PiotrAdvisor 2019-02-16 14:55:00
Schizofrenia to zaburzenie metabolizmu informacyjnego. Są dwa zasadnicze typy tej choroby. Pierwszy charakteryzuje się niedoborem informacyjnym czyli sytuacją, w której poziom świadomości spada poniżej możliwości obliczeniowych umysłu - Drugi charakteryzuje się nadmiarem informacyjnym czyli sytuacją w której poziom świadomości wzrasta powyżej możliwości obliczeniowych umysłu. Występujący w obu przypadkach konflikt między świadomością a umysłem rodzi cierpienie prowadzące do dezintegracji osobowości i zaburzeń emocjonalnych.
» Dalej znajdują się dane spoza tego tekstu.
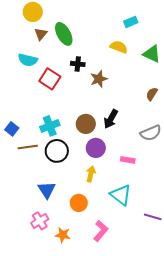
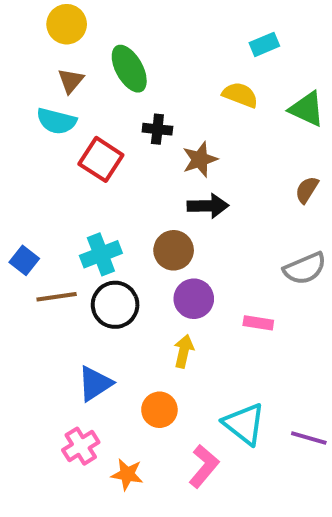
brown triangle: (41, 34) -> (71, 81), moved
black arrow: (111, 119) -> (208, 206), moved, turned -120
blue triangle: (47, 190) -> (95, 383), turned 30
cyan triangle: (121, 195) -> (244, 424), moved

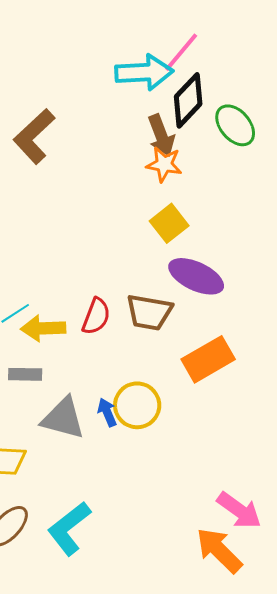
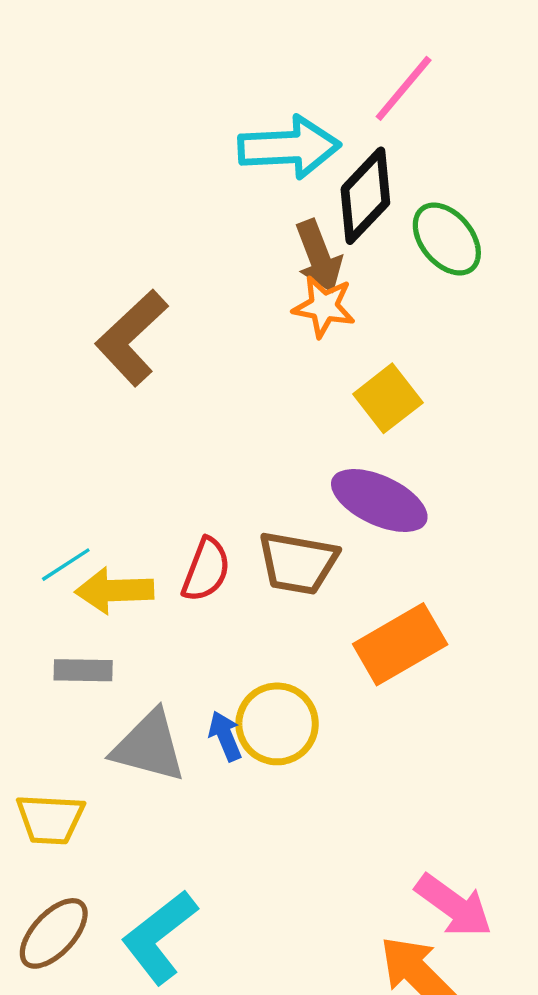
pink line: (181, 52) -> (404, 88), moved
brown L-shape: (34, 136) -> (132, 338), moved
yellow square: (169, 223) -> (388, 398), moved

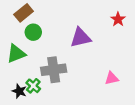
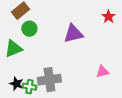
gray cross: (54, 70) -> (49, 80), moved
green cross: (33, 86) -> (29, 87), moved, turned -32

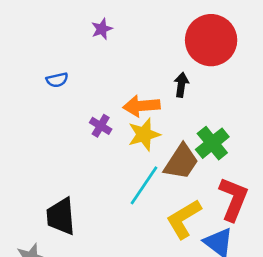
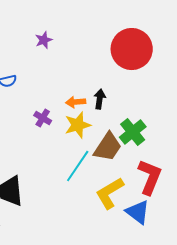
black arrow: (181, 85) -> (100, 99), moved
orange arrow: (142, 106) -> (76, 102), size x0.7

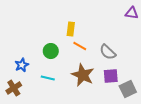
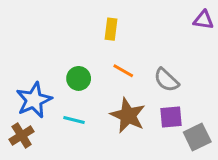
yellow rectangle: (71, 29) -> (111, 29), moved
blue star: (22, 65) -> (34, 100), size x1.6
Nowoczesna psychiatria podejmując wyzwanie nie będzie ograniczać się do blokujących, stymulujących i stabilizujących leków ale będzie się skupiać na kompleksowych działaniach na płaszczyźnie umysłu, osobowości i emocji w celu jak najszybszego odzyskania zdolności zrównoważonego, harmonijnego, komplementarnego rozwoju.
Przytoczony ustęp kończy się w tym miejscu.